Q99 wrote: Using anti-matter as fuel (it's actually projected out at speed too, we know the launchers are actually launchers) to accelerate something so small does not use a lot of anti-matter. If it's acceleration is completely self-powered, that'd leave it wit, what, 63.9 megatons? Over 60 to be sure.
Torpedoes self maneuver and if fired at warp must maintain their warp field. Also anti-matter annihilation is not 100% efficient. The main page states ~24 MT for a direct hit.
Q99 wrote: Hitting them with a wide variety of frequencies focuses them to spread out their adaptation is much more sensible, it makes it so they can't just maximize adaptation to what you're throwing and means that less total power is needed to ultimately break through. We know the Federation has researched new phaser frequencies in order to fight the Borg, so you're going to need more evidence if your assertion is they ditched all that and just decided to use the same frequences and counting on just firing a lot.
Yet we clearly see in "First Contact" that unlike "Best of Both Worlds" they are not noticeably changing frequencies. If they were bothering to rotate frequencies why would they restrict themselves to just the "orange" range?
Q99 wrote:
Lord Insanity wrote:Here is a clip from "Best of Both Worlds" Jump to about the 3 minute mark. The DVD very clearly shows a quickly rotating rainbow effect. (The whole beam is only one color at any given time but the whole beam color shifts rapidly.) This video mostly shows that at first then becomes crap due to compression artifacts.
Oh hey, there's a green, and a blue-orange altering beam we see a few times. Much better than the clip I found to be sure, you can see the color! Still not what I'd call full rainbow, and note how some of the alternate frequencies are still orange. So we can conclude alternate frequencies sometimes change the color, sometimes not, and all in all we've still only see three appearances.
I pointed out in the text you quoted that the bad quality of the video compression hides part of the effect. On the DVD we can clearly see the beam shifting through multiple colors.
Not like this:
R O Y G B I V @ 0.01seconds
Like this:
R R R @ 0.1s
O O O @ 0.2s
Y Y Y @ 0.3s
and so on but not in rainbow order, the colors were randomly shifting. The whole color segmented beam in that video is just a really weird compression error.

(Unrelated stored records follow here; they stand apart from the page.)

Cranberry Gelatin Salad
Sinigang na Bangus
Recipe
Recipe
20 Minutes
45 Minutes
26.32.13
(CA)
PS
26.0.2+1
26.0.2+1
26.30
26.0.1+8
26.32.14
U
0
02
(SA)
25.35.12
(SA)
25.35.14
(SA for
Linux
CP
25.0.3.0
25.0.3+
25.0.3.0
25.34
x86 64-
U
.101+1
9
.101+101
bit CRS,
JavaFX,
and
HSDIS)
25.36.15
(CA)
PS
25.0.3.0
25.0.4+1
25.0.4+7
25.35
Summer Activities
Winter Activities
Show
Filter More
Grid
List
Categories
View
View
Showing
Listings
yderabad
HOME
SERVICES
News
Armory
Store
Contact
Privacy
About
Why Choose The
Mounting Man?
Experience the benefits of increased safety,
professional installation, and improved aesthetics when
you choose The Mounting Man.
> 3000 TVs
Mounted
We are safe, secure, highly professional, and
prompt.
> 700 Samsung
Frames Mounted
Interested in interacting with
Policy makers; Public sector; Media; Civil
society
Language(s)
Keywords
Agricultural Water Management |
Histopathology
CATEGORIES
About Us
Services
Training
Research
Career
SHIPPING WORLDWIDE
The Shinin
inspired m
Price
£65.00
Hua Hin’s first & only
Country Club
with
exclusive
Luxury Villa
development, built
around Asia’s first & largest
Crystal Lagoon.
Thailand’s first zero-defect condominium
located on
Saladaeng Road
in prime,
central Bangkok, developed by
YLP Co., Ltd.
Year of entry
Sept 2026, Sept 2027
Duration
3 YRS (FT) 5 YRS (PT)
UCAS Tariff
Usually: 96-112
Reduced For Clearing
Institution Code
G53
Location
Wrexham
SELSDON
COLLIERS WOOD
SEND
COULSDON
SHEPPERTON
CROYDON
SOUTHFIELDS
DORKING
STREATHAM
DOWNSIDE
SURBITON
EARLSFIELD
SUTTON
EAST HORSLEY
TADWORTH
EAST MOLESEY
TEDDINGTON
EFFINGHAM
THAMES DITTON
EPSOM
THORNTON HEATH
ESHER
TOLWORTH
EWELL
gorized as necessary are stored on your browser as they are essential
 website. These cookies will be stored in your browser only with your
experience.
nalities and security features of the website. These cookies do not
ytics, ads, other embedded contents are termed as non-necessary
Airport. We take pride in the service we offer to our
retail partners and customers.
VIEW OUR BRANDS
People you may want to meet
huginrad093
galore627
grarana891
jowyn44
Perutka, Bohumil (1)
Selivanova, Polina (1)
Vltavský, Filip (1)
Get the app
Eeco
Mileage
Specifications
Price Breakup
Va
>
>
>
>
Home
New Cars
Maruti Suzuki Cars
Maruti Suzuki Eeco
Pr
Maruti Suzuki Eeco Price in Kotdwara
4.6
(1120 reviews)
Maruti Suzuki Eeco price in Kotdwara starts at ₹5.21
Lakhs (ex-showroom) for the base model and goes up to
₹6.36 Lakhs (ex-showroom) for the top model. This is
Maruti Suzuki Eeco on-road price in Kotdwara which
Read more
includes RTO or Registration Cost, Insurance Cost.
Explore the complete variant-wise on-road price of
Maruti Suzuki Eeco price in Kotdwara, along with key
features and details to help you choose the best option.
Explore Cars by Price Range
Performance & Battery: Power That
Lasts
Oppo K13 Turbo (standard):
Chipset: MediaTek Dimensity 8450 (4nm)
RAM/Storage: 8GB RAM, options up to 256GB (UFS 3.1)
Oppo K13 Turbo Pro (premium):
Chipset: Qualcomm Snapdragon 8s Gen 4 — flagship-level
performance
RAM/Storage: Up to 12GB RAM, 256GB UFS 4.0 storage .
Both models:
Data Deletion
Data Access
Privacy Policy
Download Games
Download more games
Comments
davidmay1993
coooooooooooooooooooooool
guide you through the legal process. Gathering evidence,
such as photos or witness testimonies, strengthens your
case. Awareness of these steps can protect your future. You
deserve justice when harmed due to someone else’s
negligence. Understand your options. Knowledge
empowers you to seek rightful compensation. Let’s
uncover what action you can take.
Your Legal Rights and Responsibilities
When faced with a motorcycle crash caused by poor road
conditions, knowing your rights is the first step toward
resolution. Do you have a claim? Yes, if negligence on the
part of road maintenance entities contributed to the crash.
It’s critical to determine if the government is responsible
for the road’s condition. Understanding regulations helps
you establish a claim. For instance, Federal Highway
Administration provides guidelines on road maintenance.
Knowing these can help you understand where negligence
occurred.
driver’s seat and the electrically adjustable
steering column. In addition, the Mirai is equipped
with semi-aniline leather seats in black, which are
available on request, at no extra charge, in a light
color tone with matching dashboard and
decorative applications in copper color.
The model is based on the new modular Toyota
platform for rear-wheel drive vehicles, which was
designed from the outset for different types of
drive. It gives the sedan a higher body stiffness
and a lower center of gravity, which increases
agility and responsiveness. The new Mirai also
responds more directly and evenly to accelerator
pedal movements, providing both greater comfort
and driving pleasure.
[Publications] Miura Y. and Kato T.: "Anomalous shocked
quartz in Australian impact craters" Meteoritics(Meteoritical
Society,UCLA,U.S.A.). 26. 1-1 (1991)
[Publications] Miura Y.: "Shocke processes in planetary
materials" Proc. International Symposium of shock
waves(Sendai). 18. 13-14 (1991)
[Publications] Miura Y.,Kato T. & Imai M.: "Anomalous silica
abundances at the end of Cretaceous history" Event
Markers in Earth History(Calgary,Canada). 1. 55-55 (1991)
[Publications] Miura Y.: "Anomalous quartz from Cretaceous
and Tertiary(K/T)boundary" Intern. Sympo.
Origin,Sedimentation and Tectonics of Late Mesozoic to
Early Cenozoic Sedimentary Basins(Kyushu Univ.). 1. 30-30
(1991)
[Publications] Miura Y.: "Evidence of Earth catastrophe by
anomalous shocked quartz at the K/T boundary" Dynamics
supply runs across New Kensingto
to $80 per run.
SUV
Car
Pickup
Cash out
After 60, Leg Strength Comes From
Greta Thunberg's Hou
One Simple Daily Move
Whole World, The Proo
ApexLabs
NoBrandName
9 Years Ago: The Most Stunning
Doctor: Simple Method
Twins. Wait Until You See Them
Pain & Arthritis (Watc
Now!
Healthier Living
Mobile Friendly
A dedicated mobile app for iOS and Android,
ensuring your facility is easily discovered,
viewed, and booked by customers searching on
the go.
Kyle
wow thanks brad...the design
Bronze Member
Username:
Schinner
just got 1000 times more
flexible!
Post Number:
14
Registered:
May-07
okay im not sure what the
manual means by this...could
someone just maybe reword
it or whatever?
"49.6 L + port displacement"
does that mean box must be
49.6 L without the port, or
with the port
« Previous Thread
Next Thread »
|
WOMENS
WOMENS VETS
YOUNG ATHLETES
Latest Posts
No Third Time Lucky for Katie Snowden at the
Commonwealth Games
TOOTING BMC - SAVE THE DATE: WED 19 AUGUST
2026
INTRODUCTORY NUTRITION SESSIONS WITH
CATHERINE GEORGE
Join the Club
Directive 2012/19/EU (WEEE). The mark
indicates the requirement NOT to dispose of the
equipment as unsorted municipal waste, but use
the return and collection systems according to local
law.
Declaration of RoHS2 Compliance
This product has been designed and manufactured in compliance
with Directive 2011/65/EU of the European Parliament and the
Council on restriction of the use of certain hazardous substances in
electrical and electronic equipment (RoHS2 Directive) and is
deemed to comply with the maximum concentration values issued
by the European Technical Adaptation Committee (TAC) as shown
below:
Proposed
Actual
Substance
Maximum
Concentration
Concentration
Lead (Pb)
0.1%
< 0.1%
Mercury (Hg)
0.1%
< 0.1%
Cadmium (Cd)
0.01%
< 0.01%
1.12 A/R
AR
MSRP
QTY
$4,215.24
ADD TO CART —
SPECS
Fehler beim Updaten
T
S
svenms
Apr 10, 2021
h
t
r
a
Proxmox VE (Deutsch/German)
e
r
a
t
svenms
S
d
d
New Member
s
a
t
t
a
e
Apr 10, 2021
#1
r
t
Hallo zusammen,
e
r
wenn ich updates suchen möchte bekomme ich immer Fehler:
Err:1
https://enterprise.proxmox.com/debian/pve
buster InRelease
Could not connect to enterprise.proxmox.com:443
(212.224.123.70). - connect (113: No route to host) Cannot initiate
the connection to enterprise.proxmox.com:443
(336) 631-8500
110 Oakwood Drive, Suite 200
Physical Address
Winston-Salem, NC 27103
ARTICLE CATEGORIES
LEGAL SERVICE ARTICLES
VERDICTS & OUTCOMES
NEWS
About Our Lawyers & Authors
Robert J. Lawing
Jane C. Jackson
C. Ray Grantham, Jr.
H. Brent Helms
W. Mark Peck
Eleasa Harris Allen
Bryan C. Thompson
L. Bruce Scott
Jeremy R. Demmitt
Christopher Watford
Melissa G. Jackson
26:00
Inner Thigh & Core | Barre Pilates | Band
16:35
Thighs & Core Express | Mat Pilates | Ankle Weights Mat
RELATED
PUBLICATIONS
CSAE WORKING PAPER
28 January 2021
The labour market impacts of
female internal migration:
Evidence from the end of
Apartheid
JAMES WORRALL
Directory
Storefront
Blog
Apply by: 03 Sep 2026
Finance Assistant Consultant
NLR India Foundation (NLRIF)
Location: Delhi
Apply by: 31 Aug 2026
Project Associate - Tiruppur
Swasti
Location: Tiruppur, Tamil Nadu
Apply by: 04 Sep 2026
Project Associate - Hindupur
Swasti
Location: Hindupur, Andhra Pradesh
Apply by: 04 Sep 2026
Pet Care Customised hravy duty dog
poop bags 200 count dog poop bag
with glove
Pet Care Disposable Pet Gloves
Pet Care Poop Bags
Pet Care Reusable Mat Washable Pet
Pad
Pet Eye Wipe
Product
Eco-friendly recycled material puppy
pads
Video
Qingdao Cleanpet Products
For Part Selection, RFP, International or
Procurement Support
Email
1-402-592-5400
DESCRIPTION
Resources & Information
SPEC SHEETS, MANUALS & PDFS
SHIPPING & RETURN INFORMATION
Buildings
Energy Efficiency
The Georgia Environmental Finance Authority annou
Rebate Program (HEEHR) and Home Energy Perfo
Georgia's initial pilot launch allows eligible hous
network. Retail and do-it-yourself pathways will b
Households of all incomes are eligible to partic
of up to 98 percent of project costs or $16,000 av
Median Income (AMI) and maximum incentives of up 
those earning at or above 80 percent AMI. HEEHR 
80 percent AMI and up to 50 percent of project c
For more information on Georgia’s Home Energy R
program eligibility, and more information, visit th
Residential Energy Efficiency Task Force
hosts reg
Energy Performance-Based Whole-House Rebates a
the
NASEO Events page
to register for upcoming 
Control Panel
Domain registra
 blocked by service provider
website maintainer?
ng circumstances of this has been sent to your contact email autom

During the battle where they separate the saucer and rescue Piccard/Locutus we see the saucer section fire a different color each time too. In the SD to HD comparison video @ the 2:50 mark.
Q99 wrote:Also, here's a thought- Time Travel via sphere.

Now, in Star Wars that's not the greatest strategy since go back a couple millennia just gets you plopped down in the Great Galactic War or similar without even the Borg's infrastructure, but... imagine if the Borg looked through a history book and landed in the New Sith Wars, towards the end.

The Republic's withdrawn, the Sith are fragmented, the hypernet is down, the technological base is fragmented. They'd have to start with a mere Sphere, but weak worlds shouldn't be too hard to find considering the devastation, and then they can go eat the Sith kingdoms of warlords who are on the verge of collapse- and if by traveling around they reconstruct something resembling the normal SW technological level that'd put them ahead of the game, and importantly no-one will even be calling out to report a pattern of attacks since the means of doing that is gone.

"X world has been wiped out," is not something that draws attention during the New Sith Wars.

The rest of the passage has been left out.